The GObject messaging system

Closures
C Closures
Non-C closures (for the fearless)
Signals
Signal registration
Signal connection
Signal emission
The detail argument

Closures

Closures are central to the concept of asynchronous signal delivery which is widely used throughout GTK+ and GNOME applications. A closure is an abstraction, a generic representation of a callback. It is a small structure which contains three objects:

  • a function pointer (the callback itself) whose prototype looks like:

    return_type function_callback (... , gpointer user_data);
    

  • the user_data pointer which is passed to the callback upon invocation of the closure

  • a function pointer which represents the destructor of the closure: whenever the closure's refcount reaches zero, this function will be called before the closure structure is freed.

The GClosure structure represents the common functionality of all closure implementations: there exists a different Closure implementation for each separate runtime which wants to use the GObject type system. [8] The GObject library provides a simple GCClosure type which is a specific implementation of closures to be used with C/C++ callbacks.

A GClosure provides simple services:

C Closures

If you are using C or C++ to connect a callback to a given event, you will either use simple GCClosures which have a pretty minimal API or the even simpler g_signal_connect functions (which will be presented a bit later :).

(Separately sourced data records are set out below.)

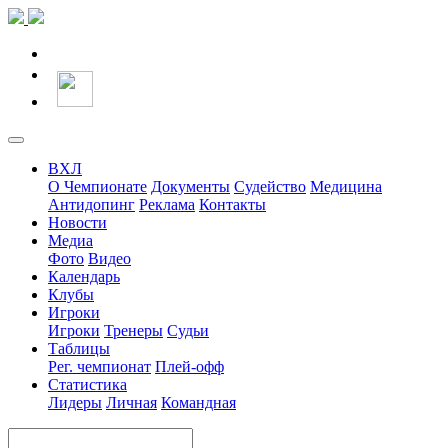
ВХЛ
О Чемпионате
Документы
Судейство
Медицина
Антидопинг
Реклама
Контакты
Новости
Медиа
Фото
Видео
Календарь
Клубы
Игроки
Игроки
Тренеры
Судьи
Таблицы
Рег. чемпионат
Плей-офф
Статистика
Лидеры
Личная
Командная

GClosure *g_cclosure_new             (GCallback      callback_func,
                                      gpointer       user_data,
                                      GClosureNotify destroy_data);
GClosure *g_cclosure_new_swap        (GCallback      callback_func,
                                      gpointer       user_data,
                                      GClosureNotify destroy_data);
GClosure *g_signal_type_cclosure_new (GType          itype,
                                      guint          struct_offset);

g_cclosure_new will create a new closure which can invoke the user-provided callback_func with the user-provided user_data as last parameter. When the closure is finalized (second stage of the destruction process), it will invoke the destroy_data function if the user has supplied one.

g_cclosure_new_swap will create a new closure which can invoke the user-provided callback_func with the user-provided user_data as first parameter (instead of being the last parameter as with g_cclosure_new). When the closure is finalized (second stage of the destruction process), it will invoke the destroy_data function if the user has supplied one.

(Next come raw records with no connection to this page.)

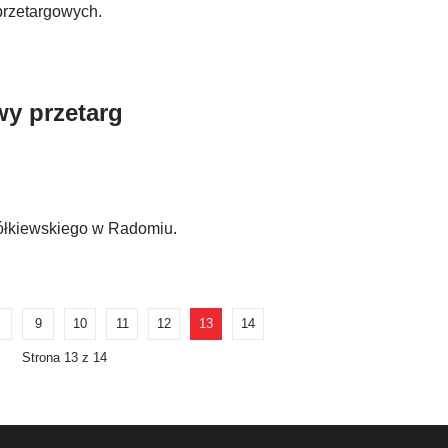
 przetargowych.
y przetarg
 Żółkiewskiego w Radomiu.
9
10
11
12
13
14
Strona 13 z 14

Non-C closures (for the fearless)

As was explained above, closures hide the details of callback invocation. In C, callback invocation is just like function invocation: it is a matter of creating the correct stack frame for the called function and executing a call assembly instruction.

C closure marshallers transform the array of GValues which represent the parameters to the target function into a C-style function parameter list, invoke the user-supplied C function with this new parameter list, get the return value of the function, transform it into a GValue and return this GValue to the marshaller caller.

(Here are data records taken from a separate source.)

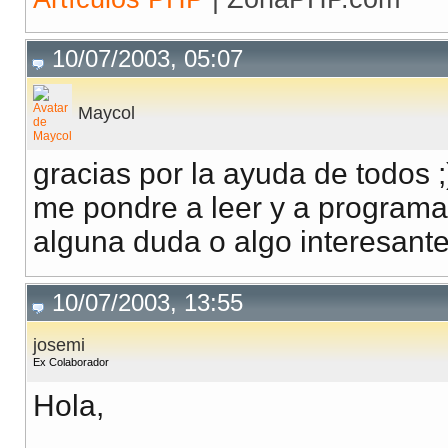
10/07/2003, 05:07
Maycol
gracias por la ayuda de todos ;
me pondre a leer y a programa
alguna duda o algo interesant
10/07/2003, 13:55
josemi
Ex Colaborador
Hola,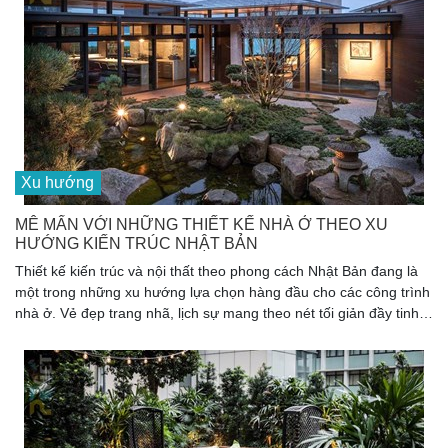
Xu hướng
MÊ MẨN VỚI NHỮNG THIẾT KẾ NHÀ Ở THEO XU
HƯỚNG KIẾN TRÚC NHẬT BẢN
Thiết kế kiến trúc và nội thất theo phong cách Nhật Bản đang là
một trong những xu hướng lựa chọn hàng đầu cho các công trình
nhà ở. Vẻ đẹp trang nhã, lịch sự mang theo nét tối giản đầy tinh
tế, xu hướng kiến trúc Nhật Bản đã và đang kiến tạo nên những
không gian sống tuyệt vời, thoải mái và đầy tận hưởng cho nhiều
gia đình Việt.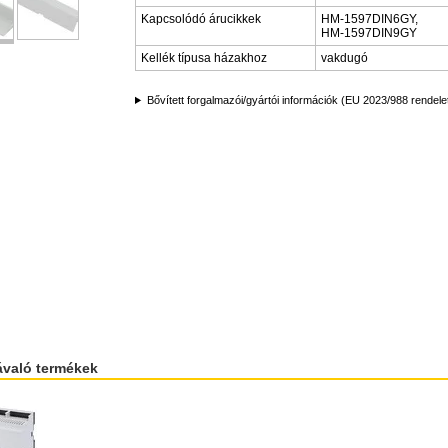
Kapcsolódó árucikkek
HM-1597DIN6GY,
HM-1597DIN9GY
Kellék típusa házakhoz
vakdugó
Bővített forgalmazói/gyártói információk (EU 2023/988 rendele
ávaló termékek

The following code implements a simple marshaller in C for a C function which takes an integer as first parameter and returns void.

g_cclosure_marshal_VOID__INT (GClosure     *closure,
                              GValue       *return_value,
                              guint         n_param_values,
                              const GValue *param_values,
                              gpointer      invocation_hint,
                              gpointer      marshal_data)
{
  typedef void (*GMarshalFunc_VOID__INT) (gpointer     data1,
                                          gint         arg_1,
                                          gpointer     data2);
  register GMarshalFunc_VOID__INT callback;
  register GCClosure *cc = (GCClosure*) closure;
  register gpointer data1, data2;

  g_return_if_fail (n_param_values == 2);

  data1 = g_value_peek_pointer (param_values + 0);
  data2 = closure->data;

  callback = (GMarshalFunc_VOID__INT) (marshal_data ? marshal_data : cc->callback);

  callback (data1,
            g_marshal_value_peek_int (param_values + 1),
            data2);
}

Of course, there exist other kinds of marshallers. For example, James Henstridge wrote a generic Python marshaller which is used by all Python closures (a Python closure is used to have Python-based callback be invoked by the closure invocation process). This Python marshaller transforms the input GValue list representing the function parameters into a Python tuple which is the equivalent structure in Python (you can look in pyg_closure_marshal in pygtype.c in the pygobject module in the GNOME Subversion server).



[8] In practice, closures sit at the boundary of language runtimes: if you are writing Python code and one of your Python callbacks receives a signal from a GTK+ widget, the C code in GTK+ needs to execute your Python code. The closure invoked by the GTK+ object invokes the Python callback: it behaves as a normal C object for GTK+ and as a normal Python object for Python code.

[9] Closures are reference counted and notify listeners of their destruction in a two-stage process: the invalidation notifiers are invoked before the finalization notifiers.